## Collected data entries

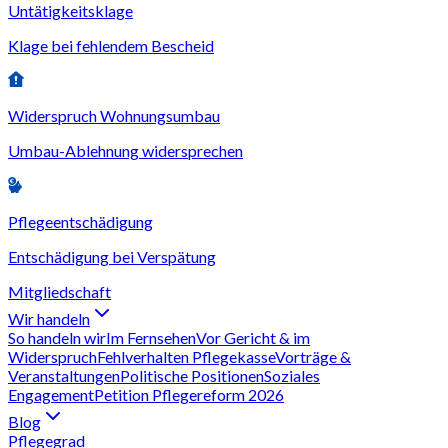
Untätigkeitsklage
Klage bei fehlendem Bescheid
Widerspruch Wohnungsumbau
Umbau-Ablehnung widersprechen
Pflegeentschädigung
Entschädigung bei Verspätung
Mitgliedschaft
Wir handeln
So handeln wir
Im Fernsehen
Vor Gericht & im
Widerspruch
Fehlverhalten Pflegekasse
Vorträge &
Veranstaltungen
Politische Positionen
Soziales
Engagement
Petition Pflegereform 2026
Blog
Pflegegrad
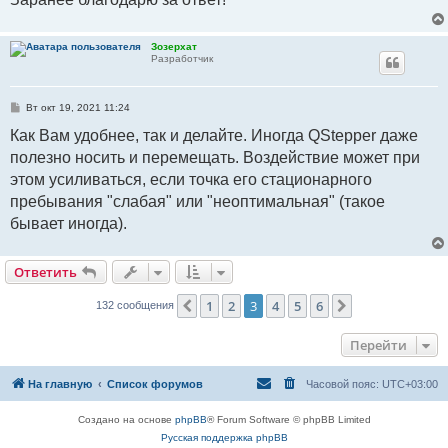
Зозерхат
Разработчик
С
Вт окт 19, 2021 11:24
о
о
Как Вам удобнее, так и делайте. Иногда QStepper даже
б
полезно носить и перемещать. Воздействие может при
щ
е
этом усиливаться, если точка его стационарного
н
и
пребывания "слабая" или "неоптимальная" (такое
е
бывает иногда).
Ответить
1
2
3
4
5
6
Пред.
След.
132 сообщения
Перейти
На главную
Список форумов
Часовой пояс:
UTC+03:00
Создано на основе
phpBB
® Forum Software © phpBB Limited
Русская поддержка phpBB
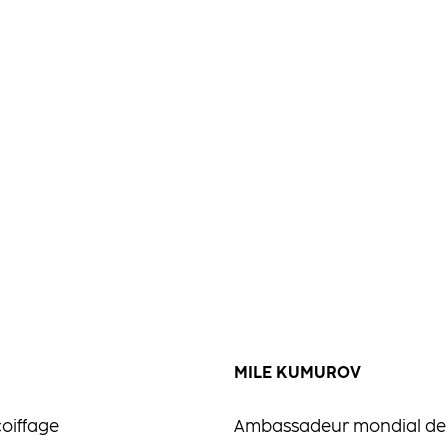
MILE KUMUROV
oiffage
Ambassadeur mondial de 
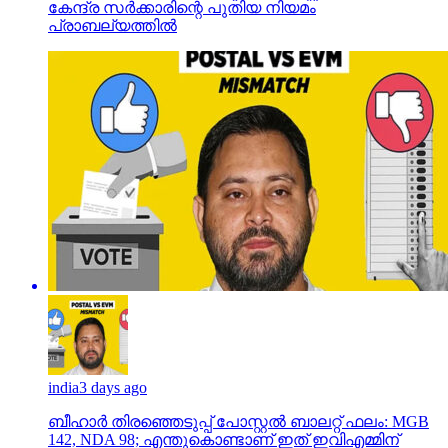
കേന്ദ്ര സര്‍ക്കാരിന്റെ പുതിയ നിയമം
പ്രാബല്യത്തില്‍
india
3 days ago
ബീഹാർ തിരഞ്ഞെടുപ്പ് പോസ്റ്റൽ ബാലറ്റ് ഫലം: MGB
142, NDA 98; എന്തുകൊണ്ടാണ് ഇത് ഇവിഎമ്മിന്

## Your assignment
Every entry above is to be set down exactly; the pictures are to be left out.

## Result of the task
Untätigkeitsklage
Klage bei fehlendem Bescheid
Widerspruch Wohnungsumbau
Umbau-Ablehnung widersprechen
Pflegeentschädigung
Entschädigung bei Verspätung
Mitgliedschaft
Wir handeln
So handeln wir
Im Fernsehen
Vor Gericht & im
Widerspruch
Fehlverhalten Pflegekasse
Vorträge &
Veranstaltungen
Politische Positionen
Soziales
Engagement
Petition Pflegereform 2026
Blog
Pflegegrad
Зозерхат
Разработчик
С
Вт окт 19, 2021 11:24
о
о
Как Вам удобнее, так и делайте. Иногда QStepper даже
б
полезно носить и перемещать. Воздействие может при
щ
е
этом усиливаться, если точка его стационарного
н
и
пребывания "слабая" или "неоптимальная" (такое
е
бывает иногда).
Ответить
1
2
3
4
5
6
Пред.
След.
132 сообщения
Перейти
На главную
Список форумов
Часовой пояс:
UTC+03:00
Создано на основе
phpBB
® Forum Software © phpBB Limited
Русская поддержка phpBB
MILE KUMUROV
oiffage
Ambassadeur mondial de 
കേന്ദ്ര സര്‍ക്കാരിന്റെ പുതിയ നിയമം
പ്രാബല്യത്തില്‍
india
3 days ago
ബീഹാർ തിരഞ്ഞെടുപ്പ് പോസ്റ്റൽ ബാലറ്റ് ഫലം: MGB
142, NDA 98; എന്തുകൊണ്ടാണ് ഇത് ഇവിഎമ്മിന്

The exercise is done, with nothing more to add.